Search code examples
pythonvectorrastergdalqgis

Quickest way to mask raster using polygons from gml file


I am building a headless script to preprocess Sentinel images. For info the session is setup as follows:

import sys
import os
import qgis
from qgis.core import *
#from PyQt4.QtGui import *

QgsApplication.setPrefixPath("/usr", False)
app = QgsApplication([], False)
app.initQgis()
sys.path.append('/usr/share/qgis/python/plugins')
from processing.core.Processing import Processing
Processing.initialize()
import processing as p

One of the steps consists of getting the supplied cloud mask file (.gml), translating it to a raster and use it to mask the Sentinel image. As follows:

translate gml to shapefile

ogr2ogr.main(["","-f", "ESRI Shapefile", "-s_srs", "EPSG:32630", cpv, clMpath])

rasterize cloud mask to obtain raster with only 0 (no cloud) and 1(cloud)

# parameters to rasterize
fName=[field.name() for field in QgsVectorLayer(cpv, "cl", "ogr").pendingFields()][0]
p.runalg("gdalogr:rasterize", cpv, fName, 1, 10,10, extImg, False, 5,0,4,75, 6,1,False,0,"-burn 1 -a_srs 'EPSG:32630'",cloudRast)

mask out cloudy pixels

rMaskPath=wod+"clMaskNDVI.tif"
    p.runalg("gdalogr:rastercalculator", img, "1", cloudRast, "1", None, "1", None, "1", None, "1", None, "1", "A*((-1*B)+1)", "", 5, "", rMaskPath)

This operation is rather quick done interactively (~1 minute) but when I launch it through a script it takes around 40 minutes (mostly in rasterizing the polygon layer).

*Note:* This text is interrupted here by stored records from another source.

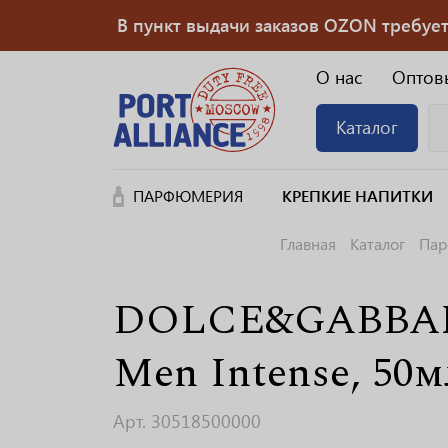
В пункт выдачи заказов OZON требуется
О нас
Оптов
Каталог
ПАРФЮМЕРИЯ
КРЕПКИЕ НАПИТКИ
Главная
Каталог
Па
DOLCE&GABBANA
Men Intense, 50м
Арт. 30518500000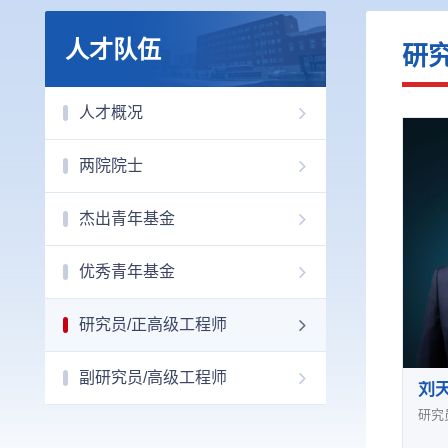
人才队伍
研
人才概况
两院院士
杰出青年基金
优秀青年基金
研究员/正高级工程师
副研究员/高级工程师
刘
研究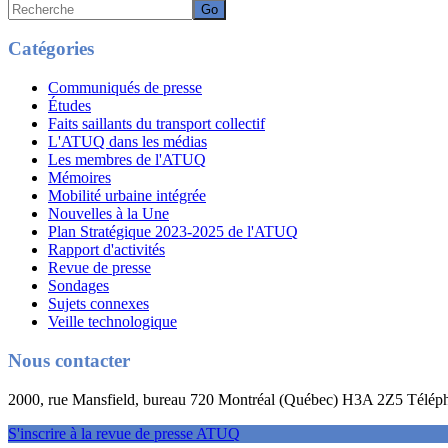
Recherche
Catégories
Communiqués de presse
Études
Faits saillants du transport collectif
L'ATUQ dans les médias
Les membres de l'ATUQ
Mémoires
Mobilité urbaine intégrée
Nouvelles à la Une
Plan Stratégique 2023-2025 de l'ATUQ
Rapport d'activités
Revue de presse
Sondages
Sujets connexes
Veille technologique
Nous contacter
2000, rue Mansfield, bureau 720 Montréal (Québec) H3A 2Z5 Télép
S'inscrire à la revue de presse ATUQ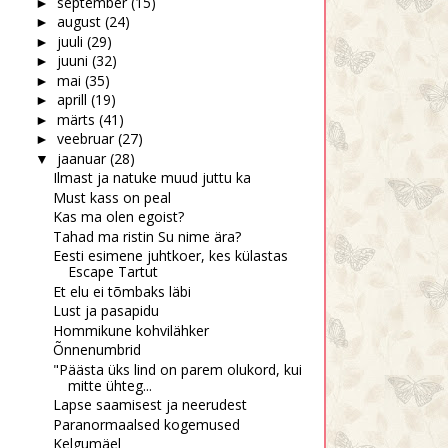
september
(15)
►
august
(24)
►
juuli
(29)
►
juuni
(32)
►
mai
(35)
►
aprill
(19)
►
märts
(41)
►
veebruar
(27)
►
jaanuar
(28)
▼
Ilmast ja natuke muud juttu ka
Must kass on peal
Kas ma olen egoist?
Tahad ma ristin Su nime ära?
Eesti esimene juhtkoer, kes külastas
Escape Tartut
Et elu ei tõmbaks läbi
Lust ja pasapidu
Hommikune kohvilähker
Õnnenumbrid
"Päästa üks lind on parem olukord, kui
mitte ühteg...
Lapse saamisest ja neerudest
Paranormaalsed kogemused
Kelgumäel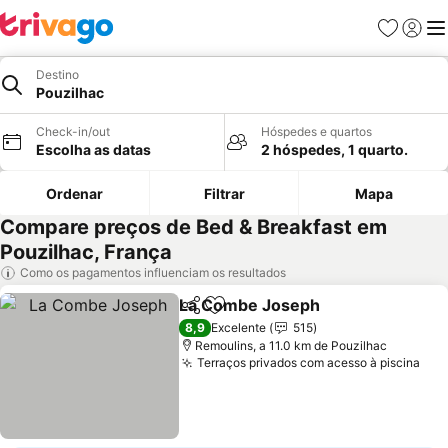
Favoritos
Iniciar
Me
Destino
Pouzilhac
Check-in/out
Hóspedes e quartos
Escolha as datas
2 hóspedes, 1 quarto.
Ordenar
Filtrar
Mapa
Compare preços de Bed & Breakfast em
Pouzilhac, França
Como os pagamentos influenciam os resultados
La Combe Joseph
Partilhar
Adicionar aos favoritos
8,9
Excelente
515
Remoulins, a 11.0 km de Pouzilhac
Terraços privados com acesso à piscina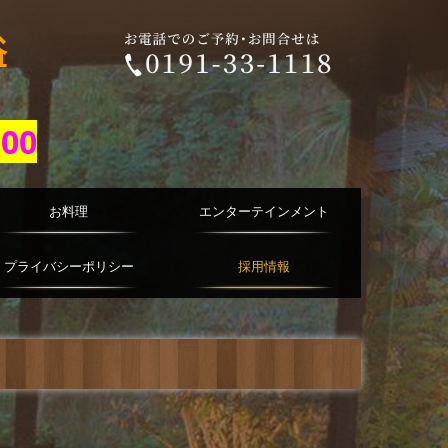
浴
00
お料理
エンターテインメント
プライバシーポリシー
採用情報
のサイトについて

I have also tried other ways: using directly the GML file, or grass7 modules, but this does not speed up the operation.

WOuld you know why there is such difference in time? Can you suggest a way to speed up rasterizing the shapefile?

Thanks


Solution

  • So the solution was actually to let Gdal handle the rastertization directly: so first I build a string folowing standard gdal syntax:

    cmd="gdal_rasterize -burn 0 -a_nodata 1000 -a_srs %s -te %s -tr %s %s %s %s" %(imgCrs.authid(), extImg.replace(","," "), cloudRes, cloudRes, cpv, cloudRast)
    

    Then I let the system run it with:

      os.system(cmd)
    

    This has proven much quicker than all other solutions found. It might be less elegant or "pytonic" but so far I couldn't find any drawback to this.